The Three Great Novels
Starship Troopers (1959) — rejected by Scribner’s as too militaristic for children — is a novel about a future soldier’s education and service in a war against alien “Bugs.” Its political philosophy, which restricts full citizenship to military veterans, has been debated endlessly: critics have called it fascist, libertarian, a satire, and a straightforward advocacy of civic duty. Whatever one concludes about its politics, the novel’s depiction of military training and combat — the powered armour, the squad tactics, the bond between soldiers — has been enormously influential on subsequent military science fiction, film, and video games.

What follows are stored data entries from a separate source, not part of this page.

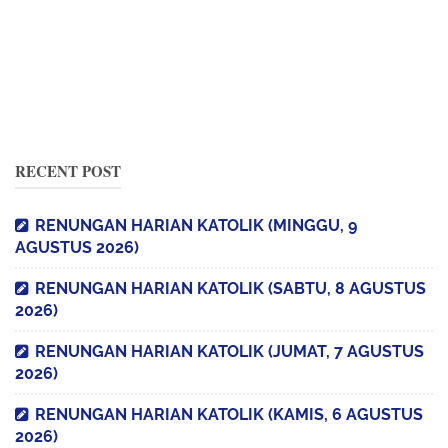
RECENT POST
RENUNGAN HARIAN KATOLIK (MINGGU, 9
AGUSTUS 2026)
RENUNGAN HARIAN KATOLIK (SABTU, 8 AGUSTUS
2026)
RENUNGAN HARIAN KATOLIK (JUMAT, 7 AGUSTUS
2026)
RENUNGAN HARIAN KATOLIK (KAMIS, 6 AGUSTUS
2026)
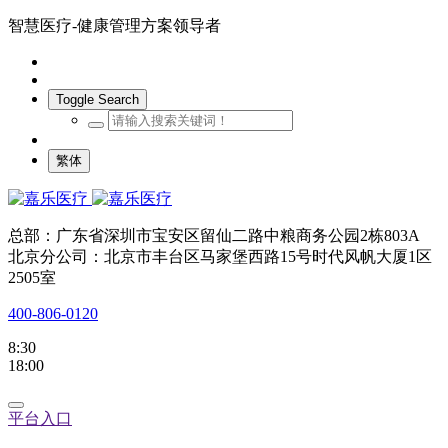
智慧医疗-健康管理方案领导者
Toggle Search
繁体
总部：广东省深圳市宝安区留仙二路中粮商务公园2栋803A
北京分公司：北京市丰台区马家堡西路15号时代风帆大厦1区
2505室
400-806-0120
8:30
18:00
平台入口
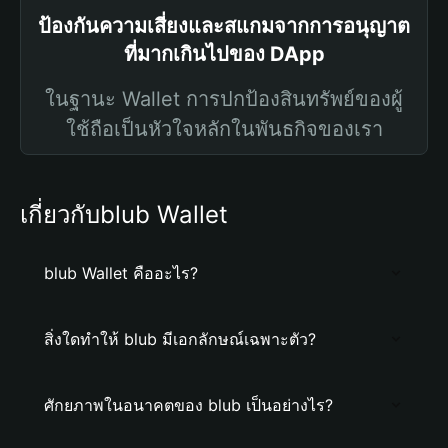
ป้องกันความเสี่ยงและสแกมจากการอนุญาต
ที่มากเกินไปของ DApp
ในฐานะ Wallet การปกป้องสินทรัพย์ของผู้
ใช้ถือเป็นหัวใจหลักในพันธกิจของเรา
เกี่ยวกับblub Wallet
blub Wallet คืออะไร?
สิ่งใดทำให้ blub มีเอกลักษณ์เฉพาะตัว?
ศักยภาพในอนาคตของ blub เป็นอย่างไร?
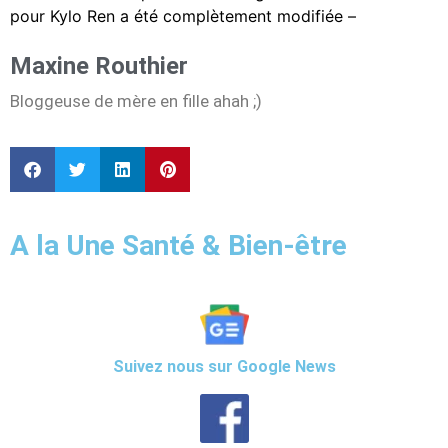
pour Kylo Ren a été complètement modifiée –
Maxine Routhier
Bloggeuse de mère en fille ahah ;)
A la Une Santé & Bien-être
Suivez nous sur Google News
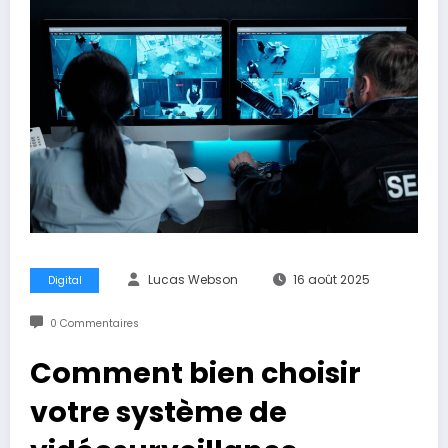
Lucas Webson
16 août 2025
Digital
0 Commentaires
Comment bien choisir
votre système de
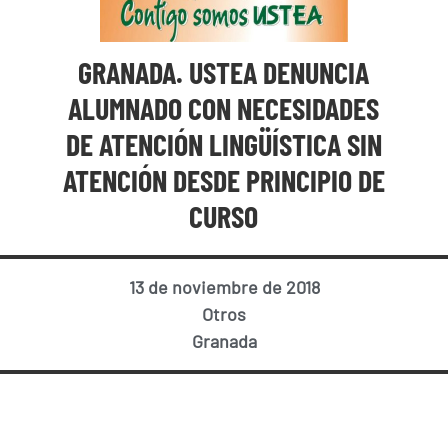
GRANADA. USTEA DENUNCIA
ALUMNADO CON NECESIDADES
DE ATENCIÓN LINGÜÍSTICA SIN
ATENCIÓN DESDE PRINCIPIO DE
CURSO
13 de noviembre de 2018
Otros
Granada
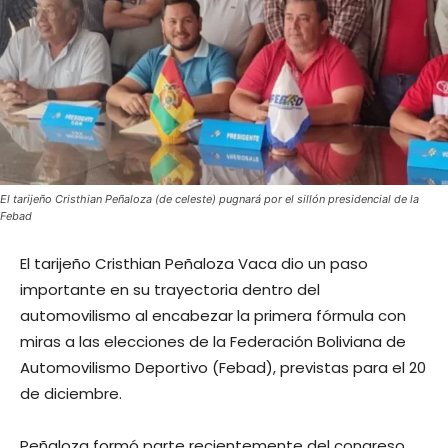
El tarijeño Cristhian Peñaloza (de celeste) pugnará por el sillón presidencial de la
Febad
El tarijeño Cristhian Peñaloza Vaca dio un paso
importante en su trayectoria dentro del
automovilismo al encabezar la primera fórmula con
miras a las elecciones de la Federación Boliviana de
Automovilismo Deportivo (Febad), previstas para el 20
de diciembre.
Peñaloza formó parte recientemente del congreso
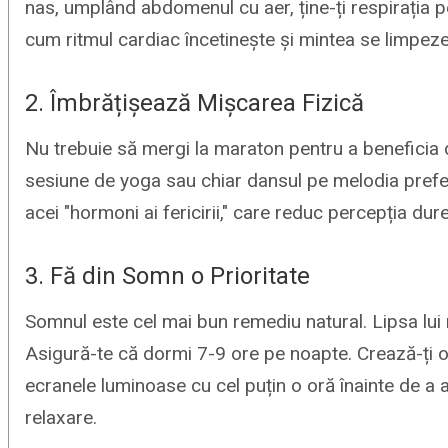
nas, umplând abdomenul cu aer, ține-ți respirația p
cum ritmul cardiac încetinește și mintea se limpeze
2. Îmbrățișează Mișcarea Fizică
Nu trebuie să mergi la maraton pentru a beneficia 
sesiune de yoga sau chiar dansul pe melodia prefera
acei "hormoni ai fericirii," care reduc percepția dure
3. Fă din Somn o Prioritate
Somnul este cel mai bun remediu natural. Lipsa lui ne
Asigură-te că dormi 7-9 ore pe noapte. Crează-ți o 
ecranele luminoase cu cel puțin o oră înainte de a
relaxare.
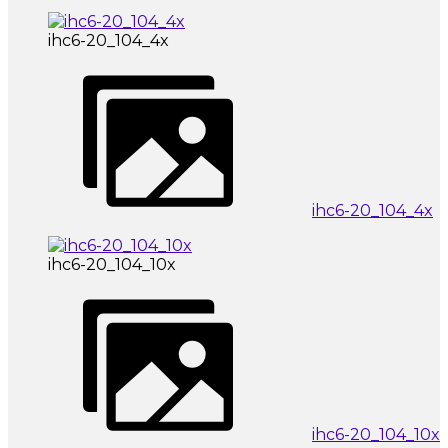
ihc6-20_104_4x
ihc6-20_104_4x
ihc6-20_104_10x
ihc6-20_104_10x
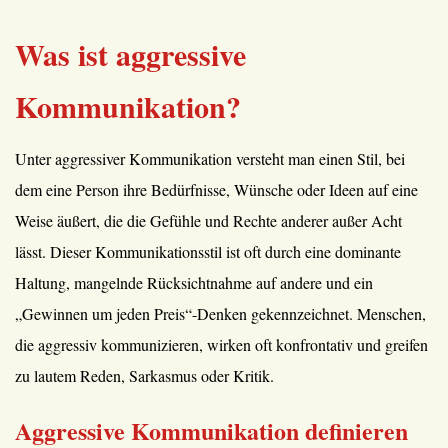
Was ist aggressive
Kommunikation?
Unter aggressiver Kommunikation versteht man einen Stil, bei
dem eine Person ihre Bedürfnisse, Wünsche oder Ideen auf eine
Weise äußert, die die Gefühle und Rechte anderer außer Acht
lässt. Dieser Kommunikationsstil ist oft durch eine dominante
Haltung, mangelnde Rücksichtnahme auf andere und ein
„Gewinnen um jeden Preis“-Denken gekennzeichnet. Menschen,
die aggressiv kommunizieren, wirken oft konfrontativ und greifen
zu lautem Reden, Sarkasmus oder Kritik.
Aggressive Kommunikation definieren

Stranger in a Strange Land (1961) is Heinlein’s most famous novel and one of the most culturally significant works of American science fiction. Valentine Michael Smith, a human raised by Martians, returns to Earth and, with his alien perspective and psychic powers, founds a religion, challenges sexual mores, and becomes a messianic figure. The novel’s celebration of free love, communal living, and spiritual exploration made it a bible of the 1960s counterculture — the word “grok,” meaning to understand something so deeply that it becomes part of you, entered the English language.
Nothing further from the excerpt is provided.